EL CAMINO DE LA AMARGURA

 

El nombre de Portería de Jesús le vino del antiguo convento de Santa María de Jesús, hoy palacio de la Diputación. La entrada de este cenobio era por la calle de la Amargura, una de las arterias del lugar, junto con la de la Gloria y el adarve Obras Pías de Roco. El nombre de calle de la Amargura le viene porque hubo un cementerio cercano al ábside de la iglesia de Santa María la Mayor, pues hasta tiempos relativamente modernos existía la costumbre de enterrar los muertos en lugares habilitados en las cercanías de las parroquias.

En la Villa hubo hasta cuatro de estos cementerios a comienzos del siglo XIX, uno por cada templo, a los que se sumaban los de conventos, ermitas y hospitales. Desaparecieron, pero de su recuerdo se encargan escogidos sillares de palacios y casas aledañas, a los que se le grabó a golpe de mazo la palabra cementerio para significar que antiguamente fue lugar sagrado. Con algo de paciencia y buen ojo aún pueden verse esas inscripciones en piedras de zonas esquinadas.

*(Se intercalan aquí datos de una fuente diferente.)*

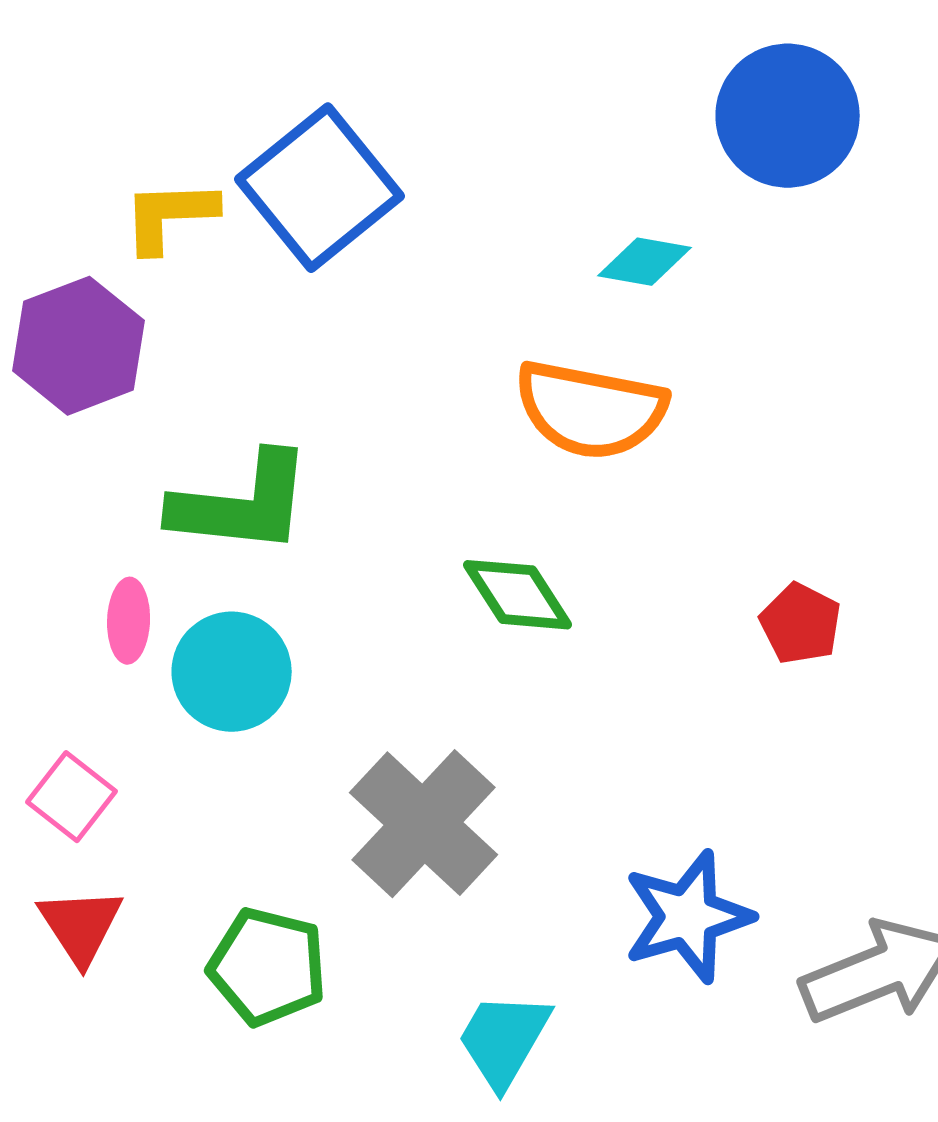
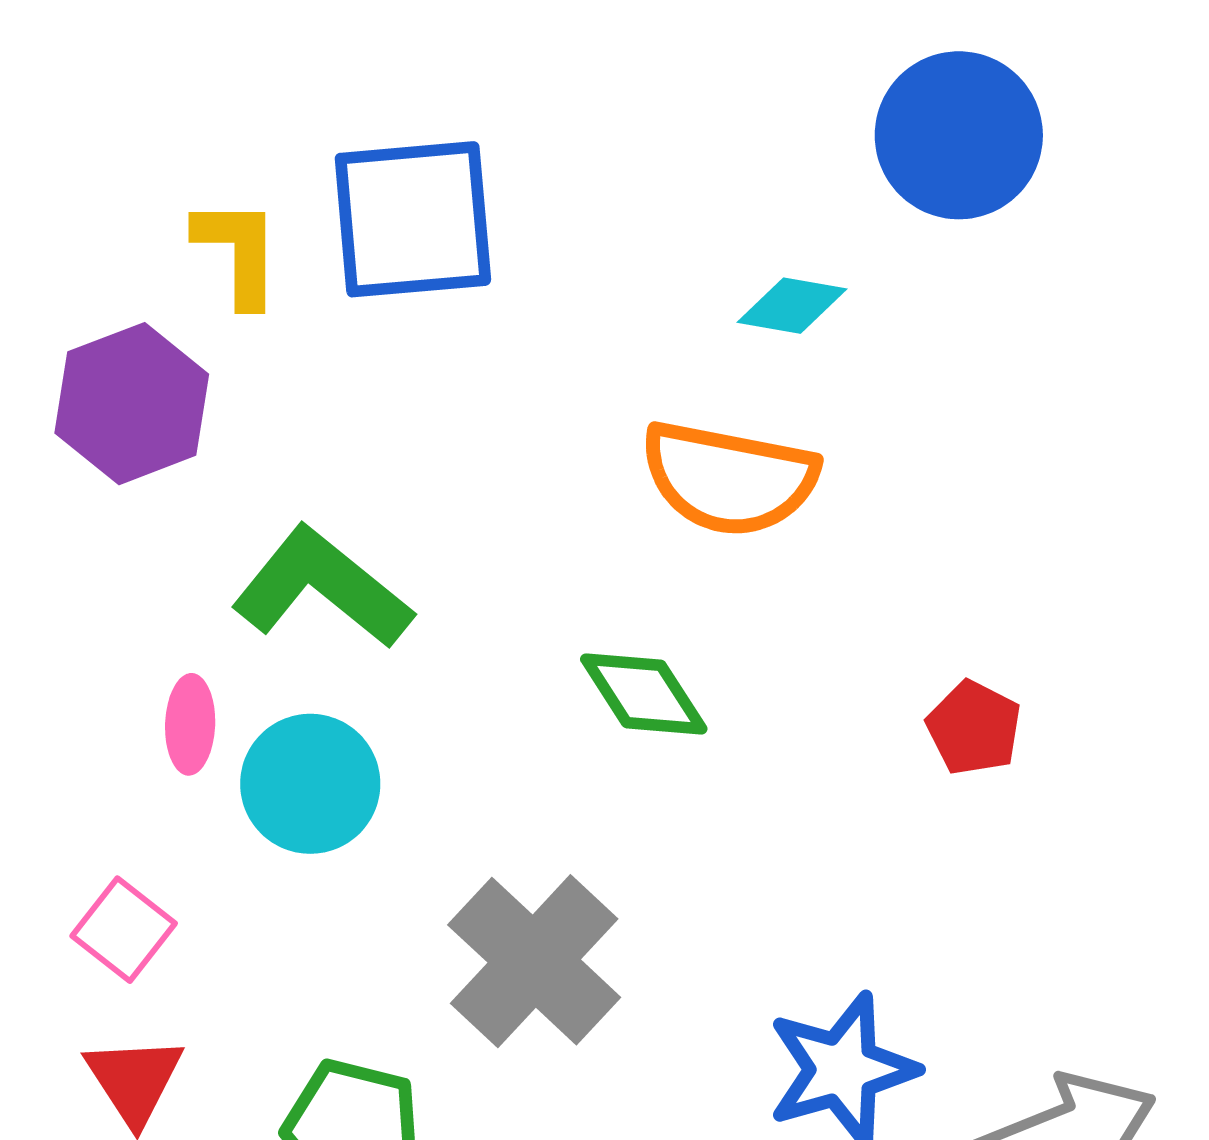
blue square: (320, 188) -> (413, 219), turned 34
yellow L-shape: (170, 216) -> (238, 252), turned 92
green L-shape: (242, 504) -> (322, 588), turned -147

Estos pequeños camposantos prácticamente estaban destinados para los enterramientos de las clases bajas, pues para los de las familias más pudientes de la nobleza éstas habilitaban capillas en los laterales del Evangelio y de la Epístola del interior de los templos, y si acaso los dineros o el prestigio no llegaban a tal punto, los mismos suelos parroquiales daban cobijo a abigarradas tumbas para los linajudos. A la par que todos estos sepulcros, existía el uso de enlutar aquellas capillas y otros rincones de las iglesias con bayetas y paños negros, en memoria y testimonio de los fallecidos, en este caso fueran caballeros, escuderos o pecheros, y esta costumbre, que comenzó para guardar el recuerdo durante un año, acabó por dejar las prendas enlutadas mientras no se cayeran a pedazos, por lo que no es difícil imaginar el aspecto lúgubre que ofrecían las iglesias cacereñas unos siglos atrás.

Acabados los ceremoniales litúrgicos, las clases populares trasladaban los restos desde la iglesia al cercano cementerio parroquial en una procesión que se llamaba paseo de la Amargura.

En 1804 se decidió definitivamente que cada Villa contara con cementerio fuera de la población, pues…

La Santidad del Templo, ¿no exige de justicia que se alejen de allí los depósitos de podredumbre y corrupción?

Era notorio que muchos se retraían de frecuentar ya sus propias parroquias por el temor lógico de quedar contagiados por las nocivas emanaciones de los cadáveres que en sus cercanías estaban pudriéndose, como así lo menciona una Real Cédula. Es necesario mencionar que antiguamente era de poco uso el ataúd, utilizándose para estos menesteres una especie de jaula con listones, con la que se aceleraba la corrupción y destrucción del cadáver, a veces ayudada por el uso de cal viva en casos de muerte por enfermedad contagiosa, y que también no impedían la liberación de olores nada agradables.